The Scottish doctor smiled, “Therapy is a process Lukas, we can’t solve everything in one session, as I know you are aware.”

“I know, but we can start that process today, Doctor,” his voice steadying some on the formality of the title.

“Good. Have you told anyone about your bi-sexuality?”

“Have I told anyone? You, Mick knows obviously. My sister. Her fiance. Her sister. Obviously my Dad knows now. Jeremiah, Alaine.”

“Good, good. Now, have you told anyone on the team?”

He sighed, “I started to . . kind of.”

“Who did you kind of start to tell?”

“Allison.” A deep breath, “The day . . . a few weeks ago, the day that Barbe and Allison were late to class. I mean, you could hear them on the elevator, and of course Barbe made a production of it after they got to class. Allison appeared . . . extremely embarrassed. After class we discussed a few things and well, we were supposed to meet later that night to talk more.” He paused in thought, looking at the floor between his knews for a few moments before continuing more softly, “I had told her I understood . . . she thanked me for being a good friend. But that night she seemed to have decided against discussing it further, like she’d made a decision so we never talked about it again.”

“Why not?”

“I didn’t want to push her into a discussion she didn’t want to have.”

“Did you want to talk to her about yourself?”

“I thought it might have been a good way to tell her, so, at the time, yea.”

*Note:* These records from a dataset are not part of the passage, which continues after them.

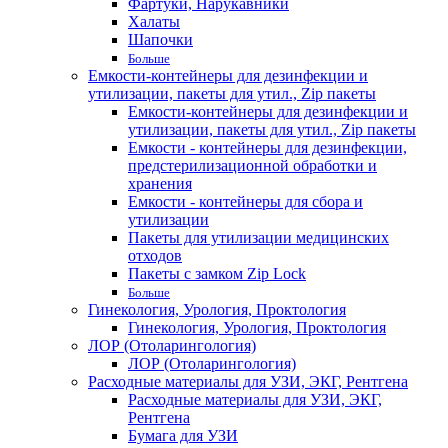
Фартуки, Нарукавники
Халаты
Шапочки
Больше
Емкости-контейнеры для дезинфекции и
утилизации, пакеты для утил., Zip пакеты
Емкости-контейнеры для дезинфекции и
утилизации, пакеты для утил., Zip пакеты
Емкости - контейнеры для дезинфекции,
предстерилизационной обработки и
хранения
Емкости - контейнеры для сбора и
утилизации
Пакеты для утилизации медицинских
отходов
Пакеты с замком Zip Lock
Больше
Гинекология, Урология, Проктология
Гинекология, Урология, Проктология
ЛОР (Отоларингология)
ЛОР (Отоларингология)
Расходные материалы для УЗИ, ЭКГ, Рентгена
Расходные материалы для УЗИ, ЭКГ,
Рентгена
Бумага для УЗИ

“Instead, though, you have buried that part of you away from your team, away from someone you are potentially romantically interested in?”

A slow nod.

“Why?”

A whisper, “In my experience, it . . .” a pause, as he searched for the right word, “disturbs a lot of people, especially if its a . . . man. I don’t want to blow it with her before anything really starts.”

“So you would rather hide that part of yourself?”

Miserably, he just looked at the doctor.

Kindly, Downs asked, “Do you think that might qualify as tension?”

A nod, a clearing of the throat. “Yes.”